To the Editor:
In the 1990s, President Bill Clinton did not roll back the Reagan Revolution — he completed it. He ushered in an era of mass incarceration, signed into law grotesque “welfare reform” legislation that wrought havoc on the American poor and stood behind insidious attacks on the rights and livelihoods of LGBTQ Americans. The U.S. has never recovered from this sharp rightward political shift, nor has the Democratic Party. But in the primaries this year, voters have a chance to salvage the Democratic Party’s status as the electoral champion of working people.
If you disavow the toxic role of money in politics, there is only one candidate who stands with you by refusing donations from massive super PACs. If you reject the international violence of the U.S. military-industrial complex, there is only one candidate who has stood up to the war-machine by opposing regime change abroad. If you are aggrieved by the collapse of American manufacturing, there is only one candidate who has stood with working people in opposition to disastrous free-trade agreements. That candidate is Sen. Bernie Sanders (D-Vt.).
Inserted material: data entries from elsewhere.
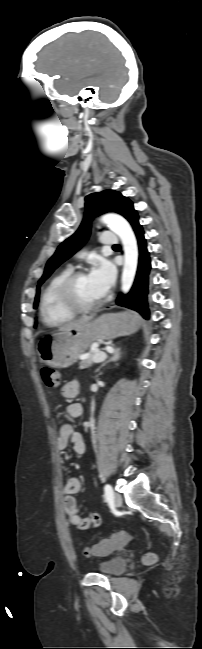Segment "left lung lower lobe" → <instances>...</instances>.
I'll list each match as a JSON object with an SVG mask.
<instances>
[{
  "label": "left lung lower lobe",
  "instance_id": "1",
  "mask_svg": "<svg viewBox=\"0 0 202 649\" xmlns=\"http://www.w3.org/2000/svg\"><path fill=\"white\" fill-rule=\"evenodd\" d=\"M130 224L135 232L139 247V262L134 284L127 295L120 294L116 300L117 305L132 309L140 313L145 319H149L147 303L148 275L151 269V260L147 250L144 231L139 223L138 215H135Z\"/></svg>",
  "mask_w": 202,
  "mask_h": 649
}]
</instances>
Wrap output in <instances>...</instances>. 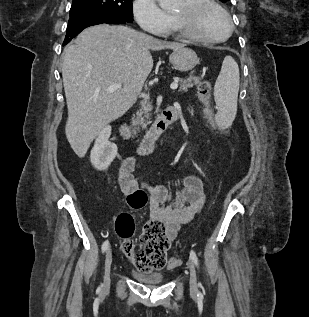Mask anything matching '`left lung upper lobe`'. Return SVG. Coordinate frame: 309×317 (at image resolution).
<instances>
[{"label": "left lung upper lobe", "mask_w": 309, "mask_h": 317, "mask_svg": "<svg viewBox=\"0 0 309 317\" xmlns=\"http://www.w3.org/2000/svg\"><path fill=\"white\" fill-rule=\"evenodd\" d=\"M220 1H222V2H227V1H230V0H220Z\"/></svg>", "instance_id": "5c2ea615"}]
</instances>
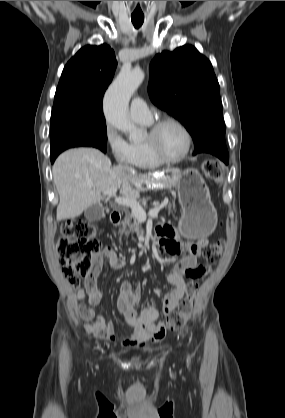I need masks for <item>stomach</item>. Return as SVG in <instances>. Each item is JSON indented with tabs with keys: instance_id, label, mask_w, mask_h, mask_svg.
Listing matches in <instances>:
<instances>
[{
	"instance_id": "obj_1",
	"label": "stomach",
	"mask_w": 285,
	"mask_h": 418,
	"mask_svg": "<svg viewBox=\"0 0 285 418\" xmlns=\"http://www.w3.org/2000/svg\"><path fill=\"white\" fill-rule=\"evenodd\" d=\"M178 199L182 208L179 230L188 239L210 235L217 223V213L204 179L196 169L180 172Z\"/></svg>"
}]
</instances>
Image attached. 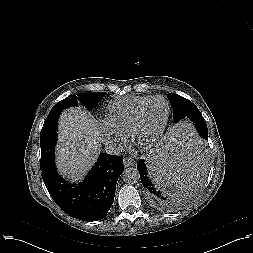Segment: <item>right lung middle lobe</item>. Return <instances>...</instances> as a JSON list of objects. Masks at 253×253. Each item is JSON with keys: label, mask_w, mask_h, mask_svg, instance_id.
Wrapping results in <instances>:
<instances>
[{"label": "right lung middle lobe", "mask_w": 253, "mask_h": 253, "mask_svg": "<svg viewBox=\"0 0 253 253\" xmlns=\"http://www.w3.org/2000/svg\"><path fill=\"white\" fill-rule=\"evenodd\" d=\"M106 93H80L71 95L58 102L47 116L40 134L41 160L51 159L54 156L57 141V122L60 113L69 107L78 106L80 103L92 110Z\"/></svg>", "instance_id": "obj_1"}]
</instances>
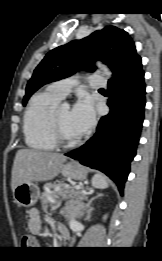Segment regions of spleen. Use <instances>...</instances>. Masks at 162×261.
I'll return each mask as SVG.
<instances>
[{"mask_svg":"<svg viewBox=\"0 0 162 261\" xmlns=\"http://www.w3.org/2000/svg\"><path fill=\"white\" fill-rule=\"evenodd\" d=\"M92 185L98 189H105L108 187V180L105 175L97 173L92 178Z\"/></svg>","mask_w":162,"mask_h":261,"instance_id":"obj_1","label":"spleen"}]
</instances>
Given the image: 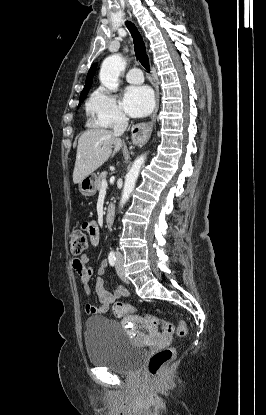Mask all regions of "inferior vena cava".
<instances>
[{"mask_svg":"<svg viewBox=\"0 0 266 415\" xmlns=\"http://www.w3.org/2000/svg\"><path fill=\"white\" fill-rule=\"evenodd\" d=\"M127 127H128V118L125 115L119 116L118 119L115 121V124L113 127L114 134L116 136L122 135L127 129ZM121 256H122L121 253L117 251L116 257H121Z\"/></svg>","mask_w":266,"mask_h":415,"instance_id":"obj_1","label":"inferior vena cava"}]
</instances>
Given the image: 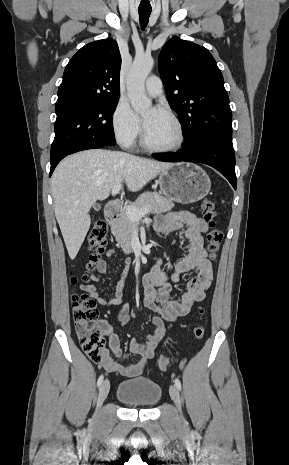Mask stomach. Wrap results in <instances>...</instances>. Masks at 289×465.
I'll return each instance as SVG.
<instances>
[{"instance_id": "obj_1", "label": "stomach", "mask_w": 289, "mask_h": 465, "mask_svg": "<svg viewBox=\"0 0 289 465\" xmlns=\"http://www.w3.org/2000/svg\"><path fill=\"white\" fill-rule=\"evenodd\" d=\"M161 193L168 199L190 204L203 199L211 182L206 172L193 163H175L159 176Z\"/></svg>"}]
</instances>
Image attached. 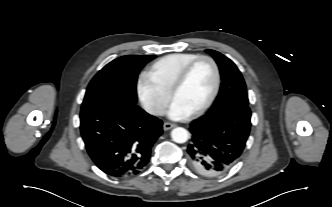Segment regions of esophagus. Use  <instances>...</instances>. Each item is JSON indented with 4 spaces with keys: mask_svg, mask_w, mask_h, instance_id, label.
I'll list each match as a JSON object with an SVG mask.
<instances>
[{
    "mask_svg": "<svg viewBox=\"0 0 332 207\" xmlns=\"http://www.w3.org/2000/svg\"><path fill=\"white\" fill-rule=\"evenodd\" d=\"M175 126H176V124H174V123L165 122V123L163 124V129H164V130H169V129H171V128H174Z\"/></svg>",
    "mask_w": 332,
    "mask_h": 207,
    "instance_id": "obj_1",
    "label": "esophagus"
}]
</instances>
Make no mistake, this Democratic primary race is not between a progressive and a “progressive who gets things done.” It is between a “New Democrat,” who champions centrism at the expense of working people and the environment, and a social democrat, who rejects the neoliberal consensus, the crony capitalism and the flawed campaign finance system underlying the modern two-party system.
While Hillary Clinton served on Wal-Mart’s board of directors, Bernie Sanders was busy — and is still busy —fighting the unjust poverty wages paid by the retail giant. While the average donation to Sanders’ campaign is a mere $27, you can attend a Clinton fundraiser for a few thousand dollars. And while Sanders has championed efforts to bring single-payer healthcare to the U.S., Clinton has attacked Sanders’ efforts to bring universal healthcare to Americans, even though, in her own words, Democrats shouldn’t attack other Democrats over universal healthcare.
On Election Day today, ask yourself: do we want a “progressive,” or do we want a progressive?